Job Description
Are you ready to define the technological landscape of 2026? Nexus Horizon Labs is seeking a visionary Senior AI & Quantum Systems Engineer to lead our next-generation research initiatives.
We are building the infrastructure for the future. Our mission is to integrate Artificial General Intelligence (AGI) with quantum computing paradigms, creating systems that are not only scalable but also ethically aligned. In this role, you won't just write code; you will architect the very fabric of next-gen computing.

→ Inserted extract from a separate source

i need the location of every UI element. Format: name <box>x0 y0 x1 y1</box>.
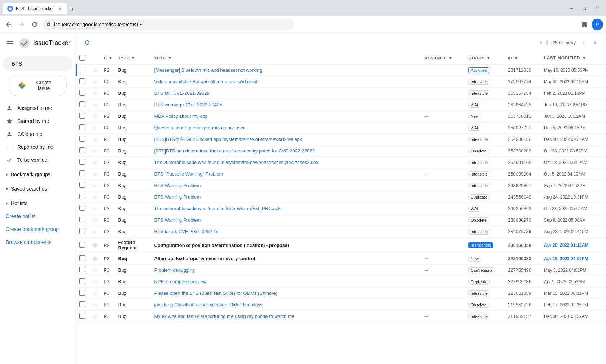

Join a team of elite engineers and researchers dedicated to pushing the boundaries of what is possible. If you thrive in high-pressure environments and want to leave a legacy in the tech world, this is your opportunity.
Why Join Nexus Horizon Labs?
- Impactful Work: Directly contribute to the evolution of AGI and quantum solutions.
- World-Class Team: Collaborate with PhDs and industry veterans from top tech firms.
- Future-Proof Role: Position yourself at the forefront of the tech industry’s evolution.
Responsibilities
- Design and architect scalable, fault-tolerant systems integrating neural networks with quantum processors.
- Lead the development of proprietary algorithms for predictive modeling and autonomous decision-making.
- Collaborate with cross-functional teams to translate complex research concepts into production-ready software.
- Optimize deep learning models for edge computing environments and low-latency quantum hardware.
- Mentor junior engineers and conduct code reviews to ensure engineering excellence.
- Stay ahead of emerging trends in AI, machine learning, and quantum mechanics to inform architectural decisions.
Qualifications
- Master’s or PhD in Computer Science, Physics, Mathematics, or a related technical field.
- 8+ years of experience in software engineering, with at least 3 years in AI/ML or Quantum Computing.
- Proficiency in Python, C++, and Rust, with deep understanding of parallel computing.
- Hands-on experience with quantum computing frameworks (e.g., Qiskit, Cirq) and classical ML libraries (TensorFlow, PyTorch).
- Strong grasp of distributed systems, cloud architecture (AWS/GCP), and data pipeline management.
- Demonstrated ability to solve complex, unstructured problems with innovative technical solutions.